Birth dose reduces transmission by roughly 70%

The new review, which spans four decades of randomized trials, surveillance data, long-term follow-up studies and prior ACIP evaluations, strongly supports the existing recommendation that all medically stable newborns receive their first hepatitis vaccine dose within 24 hours of birth. 

The birth-dose vaccine reduces perinatal transmission by roughly 70% when used alone. When combined with hepatitis B immune globulin, protection increases to from 83% to 97%. Birth dose vaccine protection against hepatitis B and related complications lasts more than 35 years. Delaying the first dose provides no immune-protection benefit. 

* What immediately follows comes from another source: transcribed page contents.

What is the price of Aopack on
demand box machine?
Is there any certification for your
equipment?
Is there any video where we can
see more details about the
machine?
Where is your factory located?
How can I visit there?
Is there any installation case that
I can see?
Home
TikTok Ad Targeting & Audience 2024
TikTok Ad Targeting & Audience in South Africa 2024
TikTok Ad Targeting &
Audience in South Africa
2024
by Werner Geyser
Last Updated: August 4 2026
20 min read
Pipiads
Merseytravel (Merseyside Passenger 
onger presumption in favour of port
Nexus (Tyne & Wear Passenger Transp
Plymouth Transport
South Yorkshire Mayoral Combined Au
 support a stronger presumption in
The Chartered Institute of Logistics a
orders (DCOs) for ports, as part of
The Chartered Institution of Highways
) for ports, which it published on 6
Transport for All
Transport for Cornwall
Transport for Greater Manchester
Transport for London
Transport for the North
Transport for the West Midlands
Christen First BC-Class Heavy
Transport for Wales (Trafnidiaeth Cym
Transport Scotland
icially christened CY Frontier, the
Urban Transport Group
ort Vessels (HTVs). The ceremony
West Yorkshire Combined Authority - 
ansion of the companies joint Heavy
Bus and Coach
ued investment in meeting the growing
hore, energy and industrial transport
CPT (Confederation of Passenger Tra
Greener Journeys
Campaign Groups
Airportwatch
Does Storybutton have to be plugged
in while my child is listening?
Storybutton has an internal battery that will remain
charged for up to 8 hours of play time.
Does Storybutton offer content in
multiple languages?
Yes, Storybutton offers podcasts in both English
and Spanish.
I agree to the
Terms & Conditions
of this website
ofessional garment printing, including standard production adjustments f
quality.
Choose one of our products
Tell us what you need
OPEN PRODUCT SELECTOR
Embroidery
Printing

There’s not any new evidence to suggest that delaying the birth dose would be safer or more efficacious in the US population.

Short-term reactions, like low-grade fever or local redness, were mild to moderate, and no causal links to serious adverse events or deaths were found. Studies directly comparing infants vaccinated at birth with those vaccinated at one month or later found no differences in safety outcomes. 

“Things would be different if there was evidence suggesting a safety challenge or effectiveness challenge, but the data speak for themselves,” says Michael T. Osterholm, PhD, MPH, director of CIDRAP, which publishes CIDRAP News.

Delaying the first dose makes infants vulnerable to missed maternal diagnoses, as well as postnatal exposure. About half of people living with the virus are unaware of their infection, and hepatitis B is highly transmissible and can survive on surfaces for more than a week. What’s more, an estimated 18% of pregnant women do not receive hepatitis B testing, and only 35% of those who test positive receive the recommended follow-up care.

“We've tried risk-based approaches to vaccination before, which is what they're recommending, and we saw persistently high levels of hepatitis B in children, young adults, and adults,” says Ulrich. “By moving to the universal birth dose, we saw this real protection of infants and then of the population as time went on. I think, in some ways, the vaccine is a victim of its own success.”

Will ACIP vote based on the evidence?

Changing the birth-dose recommendation would undermine decades of progress in preventing perinatal and early-childhood hepatitis B infections, the authors of the review say. Without vaccine protection, 90% of infants infected around birth will develop chronic infection and one in four of those children will die prematurely of liver disease or liver cancer. 

“The evidence we found overwhelmingly supports keeping the recommendation for universal birth dose,” says Ulrich. “And there's not any new evidence to suggest that what we have should change.” 

The real question before ACIP is whether its members will vote based on the evidence.

As the data coalesce into a clear picture, the focus now shifts from the evidence itself to how ACIP will act on it.

“The real question before ACIP is whether its members will vote based on the evidence,” says Osterholm in a CIDRAP press release. “A delay [in the first vaccine dose] will needlessly endanger the health of America’s children.”